12-07-2018, 21:20
Wiem, dawno nic nie pisałem (Nie odzywałem się około rok czasu, ciekawe czy mnie pamiętacie)
Ale do rzeczy, (Przytoczę swój problem żeby było wszystko zrozumiałe w dalszej części tekstu). Otóż mój problem polega na tym że wyrzuca mnie ze LD, spokojnie nie o sam fakt samoczynnego wyjścia że świadomego snu chodzi, mianowicie długo "praktykuje" WILDa i bez problemu mogę doznać LD gdy tylko jestem lekko zmęczony. (Na tym etapie rozwoju "mojego WIDLa" można powiedzieć że jedyne co mam wspólnego z wspomnianą techniką to nazwa i w pewnym sensie po prostu to że gdy podczas zasypiania jest moment gdy "sen łączy się z rzeczywistością" staram się oczami gdy mam zamknięte powieki, zrobić "przewrót" wiem jak to brzmi, starałem się nawet opisać cały ten sposób bo jest banalnie prosty i najbardziej wydajny że wszystkich jakich znam ale myślę że działa to chyba tylko na mnie indywidualne, raczej na pewno ). Więc wracając, starałem się jak najbardziej wydłużyć LD. Podczas snu siedziałem na czymś co "można" porównać do krzesła i jak tylko mogłem ograniczyłem emocje do "zera". Jako iż spałem około 9h, LD musiało być dość długie (ciężko mi określić czas bo wiadomo jak z tymi snami) więc cel osiągnięty (prawie).Jednak piszę to dlatego ponieważ mam ciekawe spostrzeżenia związane z całym procesem wewnątrz LD. Gdy patrzyłem na zegarek siedząc na krześle(żeby cały czas się "uświadamiać") Godzina się nie zmieniała, a czas leciał jak ten zwykły, postanowiłem więc spróbować lewitować żeby przekonać się czy nadal jestem we śnie (Znaczy chodzi o to że ja wiedziałem że jestem we śnie i miałem nad nim kontrolę ale za nic nie mogłem zamienić godziny na zegarku ale na drugim który sobie "wyśniłem" bez problemu po prostu miałem nad nim 100% kontrolę, tak jakby ten drugi zegarek nie był częścią mojego snu)Po wybudzeniu zastanawiałem się czy może to nie był sen o LD a nie LD ale szybko wykluczyłem tą opcje.
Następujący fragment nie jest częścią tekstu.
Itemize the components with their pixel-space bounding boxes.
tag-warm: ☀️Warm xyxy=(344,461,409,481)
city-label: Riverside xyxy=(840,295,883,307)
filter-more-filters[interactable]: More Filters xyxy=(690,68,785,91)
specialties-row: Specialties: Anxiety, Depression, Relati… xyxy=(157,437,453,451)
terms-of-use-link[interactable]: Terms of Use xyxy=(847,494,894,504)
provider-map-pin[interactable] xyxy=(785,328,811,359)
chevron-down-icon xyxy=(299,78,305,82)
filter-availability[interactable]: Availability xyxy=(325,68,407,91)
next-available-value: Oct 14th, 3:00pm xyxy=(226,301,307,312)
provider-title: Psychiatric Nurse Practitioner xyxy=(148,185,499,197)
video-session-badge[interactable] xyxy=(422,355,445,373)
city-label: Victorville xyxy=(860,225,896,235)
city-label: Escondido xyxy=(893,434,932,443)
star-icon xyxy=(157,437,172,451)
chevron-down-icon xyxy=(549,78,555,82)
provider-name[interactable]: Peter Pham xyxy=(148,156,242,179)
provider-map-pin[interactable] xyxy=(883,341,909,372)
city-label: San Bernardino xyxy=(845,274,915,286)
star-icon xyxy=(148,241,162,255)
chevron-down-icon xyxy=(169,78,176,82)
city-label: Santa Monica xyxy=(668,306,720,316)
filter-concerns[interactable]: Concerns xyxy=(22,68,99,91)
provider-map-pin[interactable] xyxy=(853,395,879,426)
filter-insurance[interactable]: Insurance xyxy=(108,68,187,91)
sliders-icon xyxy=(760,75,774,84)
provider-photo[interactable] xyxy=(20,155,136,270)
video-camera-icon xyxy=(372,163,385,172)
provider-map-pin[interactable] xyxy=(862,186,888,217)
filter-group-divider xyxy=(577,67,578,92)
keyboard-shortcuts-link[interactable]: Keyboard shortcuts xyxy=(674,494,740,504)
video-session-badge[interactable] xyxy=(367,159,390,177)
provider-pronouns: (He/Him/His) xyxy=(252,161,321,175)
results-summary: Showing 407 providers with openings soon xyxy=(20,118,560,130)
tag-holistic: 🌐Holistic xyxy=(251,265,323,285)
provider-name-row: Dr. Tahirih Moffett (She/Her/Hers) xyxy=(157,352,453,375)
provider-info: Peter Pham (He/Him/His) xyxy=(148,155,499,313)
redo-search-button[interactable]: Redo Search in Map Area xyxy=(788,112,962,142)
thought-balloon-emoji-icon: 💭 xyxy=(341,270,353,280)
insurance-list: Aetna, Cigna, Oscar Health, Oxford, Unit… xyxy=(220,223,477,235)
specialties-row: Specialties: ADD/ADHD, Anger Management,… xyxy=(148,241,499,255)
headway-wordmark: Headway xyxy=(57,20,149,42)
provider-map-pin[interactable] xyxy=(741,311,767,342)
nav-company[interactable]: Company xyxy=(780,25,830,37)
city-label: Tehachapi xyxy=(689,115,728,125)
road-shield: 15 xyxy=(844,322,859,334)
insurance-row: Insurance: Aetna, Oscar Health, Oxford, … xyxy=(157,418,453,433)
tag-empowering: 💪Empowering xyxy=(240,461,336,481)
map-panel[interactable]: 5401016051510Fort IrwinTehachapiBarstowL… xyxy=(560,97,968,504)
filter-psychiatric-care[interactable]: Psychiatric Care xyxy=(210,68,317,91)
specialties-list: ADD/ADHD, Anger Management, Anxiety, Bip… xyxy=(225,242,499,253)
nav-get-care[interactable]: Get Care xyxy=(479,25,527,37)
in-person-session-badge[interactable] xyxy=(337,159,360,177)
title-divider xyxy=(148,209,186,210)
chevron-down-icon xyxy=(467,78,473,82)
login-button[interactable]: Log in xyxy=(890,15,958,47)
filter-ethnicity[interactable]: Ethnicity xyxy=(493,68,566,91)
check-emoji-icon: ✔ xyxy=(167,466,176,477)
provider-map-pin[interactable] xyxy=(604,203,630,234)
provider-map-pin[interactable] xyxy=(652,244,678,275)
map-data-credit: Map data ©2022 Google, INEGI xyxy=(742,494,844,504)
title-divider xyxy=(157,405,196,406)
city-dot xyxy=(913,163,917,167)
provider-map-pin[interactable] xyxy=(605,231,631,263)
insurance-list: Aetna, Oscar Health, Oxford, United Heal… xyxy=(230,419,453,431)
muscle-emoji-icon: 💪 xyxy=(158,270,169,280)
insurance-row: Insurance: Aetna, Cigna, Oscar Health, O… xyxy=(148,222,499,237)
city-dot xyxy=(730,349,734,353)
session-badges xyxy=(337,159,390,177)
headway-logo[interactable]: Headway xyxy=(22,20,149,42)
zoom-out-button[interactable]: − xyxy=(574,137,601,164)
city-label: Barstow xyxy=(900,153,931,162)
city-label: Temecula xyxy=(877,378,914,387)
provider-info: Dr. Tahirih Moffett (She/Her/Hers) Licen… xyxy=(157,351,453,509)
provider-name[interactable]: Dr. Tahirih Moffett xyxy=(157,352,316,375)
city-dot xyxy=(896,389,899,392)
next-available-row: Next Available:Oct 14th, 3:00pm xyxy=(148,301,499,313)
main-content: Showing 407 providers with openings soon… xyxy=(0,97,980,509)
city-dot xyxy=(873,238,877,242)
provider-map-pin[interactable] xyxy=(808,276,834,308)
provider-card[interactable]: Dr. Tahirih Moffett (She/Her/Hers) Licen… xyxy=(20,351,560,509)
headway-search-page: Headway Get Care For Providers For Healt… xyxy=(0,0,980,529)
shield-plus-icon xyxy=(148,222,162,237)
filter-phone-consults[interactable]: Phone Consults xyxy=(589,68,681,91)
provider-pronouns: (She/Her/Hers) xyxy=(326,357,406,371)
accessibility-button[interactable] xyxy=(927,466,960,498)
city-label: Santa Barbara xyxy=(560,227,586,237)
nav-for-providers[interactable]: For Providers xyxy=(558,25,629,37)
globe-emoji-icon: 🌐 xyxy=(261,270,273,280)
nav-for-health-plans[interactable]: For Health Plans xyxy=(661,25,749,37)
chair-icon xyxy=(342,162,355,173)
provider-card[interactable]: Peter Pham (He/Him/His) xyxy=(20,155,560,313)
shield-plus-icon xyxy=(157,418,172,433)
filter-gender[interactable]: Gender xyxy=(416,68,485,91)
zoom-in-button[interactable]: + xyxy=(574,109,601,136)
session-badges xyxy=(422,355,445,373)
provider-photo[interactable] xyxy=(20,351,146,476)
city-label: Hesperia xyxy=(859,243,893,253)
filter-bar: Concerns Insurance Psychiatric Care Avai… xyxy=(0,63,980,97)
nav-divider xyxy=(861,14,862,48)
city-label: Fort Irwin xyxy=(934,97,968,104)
Dobra ale wracając dalej przy dość udanej próbie lewitowania stało się to co zawsze czyli niestety po ponad 5 latach nadal nie mogę za dużo zrobić. Teoretycznie miałem naprawdę długi świadomy sen ale taki "pusty" opierający się na ograniczaniu emocji do minimum i niczym więcej .
Nadal się zastanawiam czy komuś przytrafiło się coś podobnego macie jakieś doświadczenia z podobnymi sytuacjami jak ta z zegarkiem?